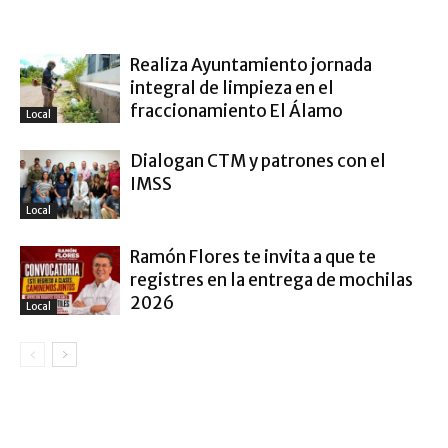
ARTÍCULO RELACIONADOS
MÁS DEL AUTOR
Realiza Ayuntamiento jornada
integral de limpieza en el
fraccionamiento El Álamo
Local
Dialogan CTM y patrones con el
IMSS
Local
Ramón Flores te invita a que te
registres en la entrega de mochilas
2026
Local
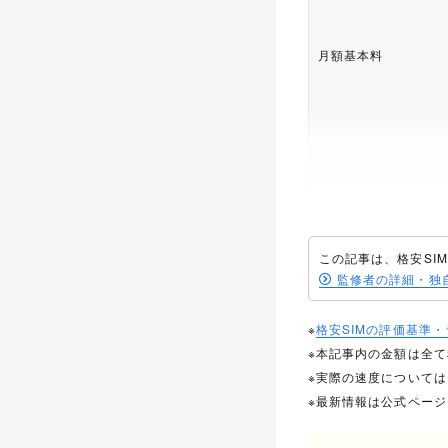
月額基本料
平均速度
この記事は、格安SI
監修者の詳細・独
速度制限時の通信速
※
格安SIMの評価基準
音声通話
※本記事内の金額は全
※実際の速度について
通話オプション
※最新情報は公式ペー
セット割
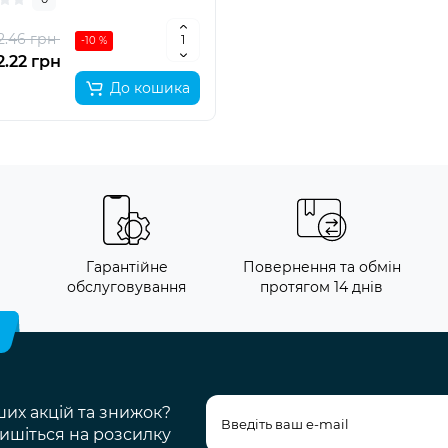
2.46 грн
-10 %
2.22 грн
До кошика
и
Гарантійне
Повернення та обмін
обслуговування
протягом 14 днів
ших акцій та знижок?
ишіться на розсилку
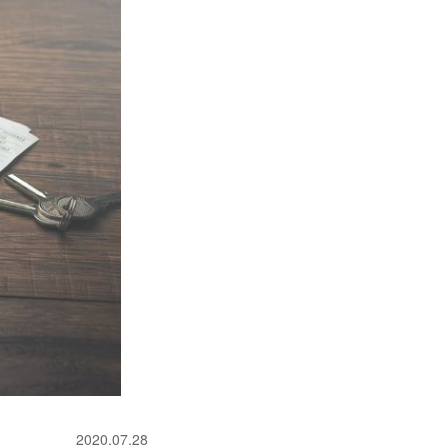
2020.07.28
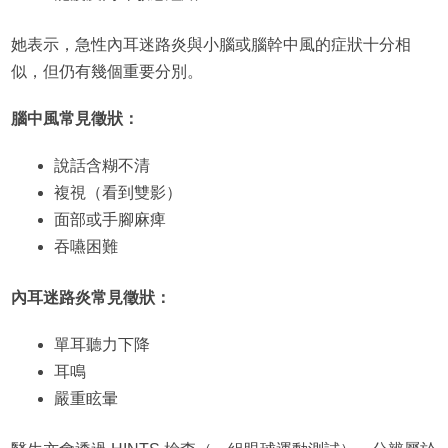
她表示，急性內耳迷路炎與小腦或腦幹中風的症狀十分相
似，但仍有幾個重要分別。
腦中風常見徵狀：
說話含糊不清
複視（看到雙影）
面部或手腳麻痺
吞嚥困難
內耳迷路炎常見徵狀：
單耳聽力下降
耳鳴
嚴重眩暈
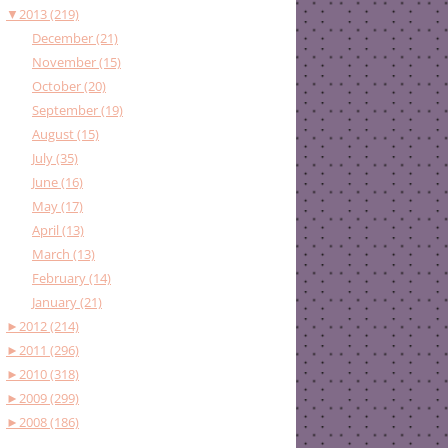
▼
2013 (219)
December (21)
November (15)
October (20)
September (19)
August (15)
July (35)
June (16)
May (17)
April (13)
March (13)
February (14)
January (21)
►
2012 (214)
►
2011 (296)
►
2010 (318)
►
2009 (299)
►
2008 (186)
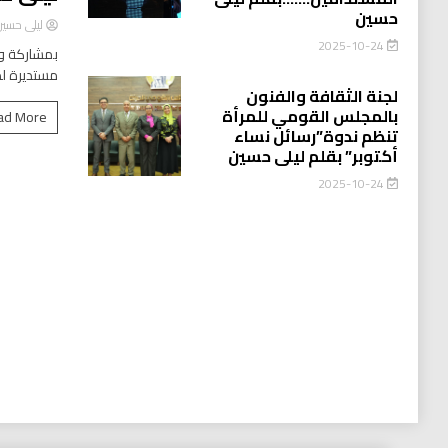
حسين
ليلى حسي
2025-10-24
بمشاركة وا
مستديرة لد
لجنة الثقافة والفنون
بالمجلس القومي للمرأة
ad More
تنظم ندوة”رسائل نساء
أكتوبر” بقلم ليلى حسين
2025-10-24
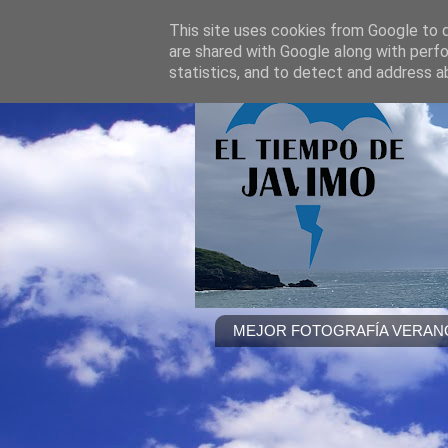
This site uses cookies from Google to de
are shared with Google along with perfo
statistics, and to detect and address a
MEJOR FOTOGRAFÍA VERANO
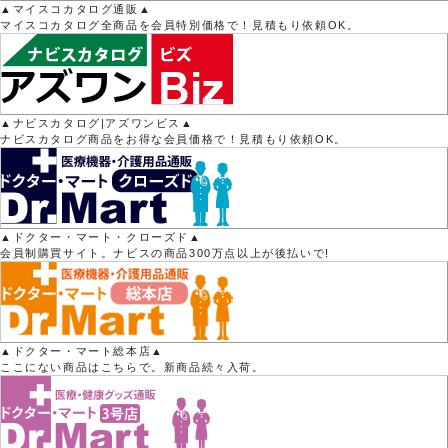
▲マイスコカタログ通販▲
マイスコカタログ全商品を会員特別価格で！見積もり依頼OK。
▲ナビスカタログ|アズワンビス▲
ナビスカタログ商品をお得な会員価格で！見積もり依頼OK。
▲ドクター・マート・クローズド▲
会員制購買サイト。ナビスの商品300万点以上が後払いで!
▲ドクター・マート総本店▲
ここにない商品はこちらで。新商品続々入荷。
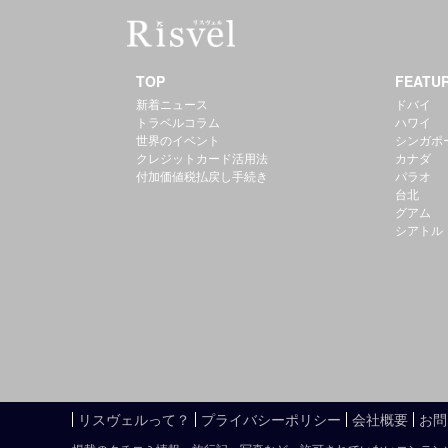
TOP
FEATU
新着ニュース
ドバイ
トラベルコラム
ハワイ
世界のイベント
シンガポ
クレジットカード活用法
カナダ
付加価値税払戻し手続き
パラオ
台北
グアム
シアトル
リスヴェルって？
プライバシーポリシー
会社概要
お問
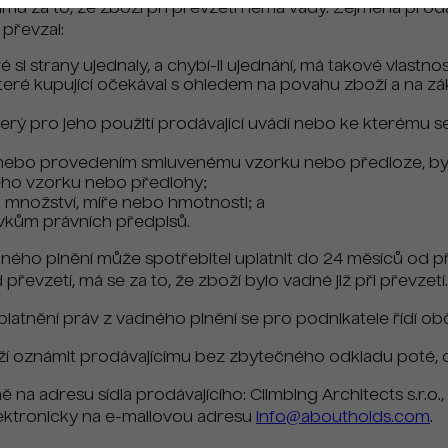
ímu za to, že zboží při převzetí nemá vady. Zejména prodá
 převzal:
é si strany ujednaly, a chybí-li ujednání, má takové vlastno
ré kupující očekával s ohledem na povahu zboží a na zák
který pro jeho použití prodávající uvádí nebo ke kterému 
 nebo provedením smluvenému vzorku nebo předloze, byla
ho vzorku nebo předlohy;
m množství, míře nebo hmotnosti; a
vkům právních předpisů.
ného plnění může spotřebitel uplatnit do 24 měsíců od přev
řevzetí, má se za to, že zboží bylo vadné již při převzetí.
platnění práv z vadného plnění se pro podnikatele řídí 
í oznámit prodávajícímu bez zbytečného odkladu poté, co ji 
ě na adresu sídla prodávajícího: Climbing Architects s.r.o.
ektronicky na e-mailovou adresu
info@aboutholds.com
.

◆ Work order:
Copy out, from the records above, every line that holds the string "převzetí".

◆ Solution to this problem:
ímu za to, že zboží při převzetí nemá vady. Zejména prodá
řevzetí, má se za to, že zboží bylo vadné již při převzetí.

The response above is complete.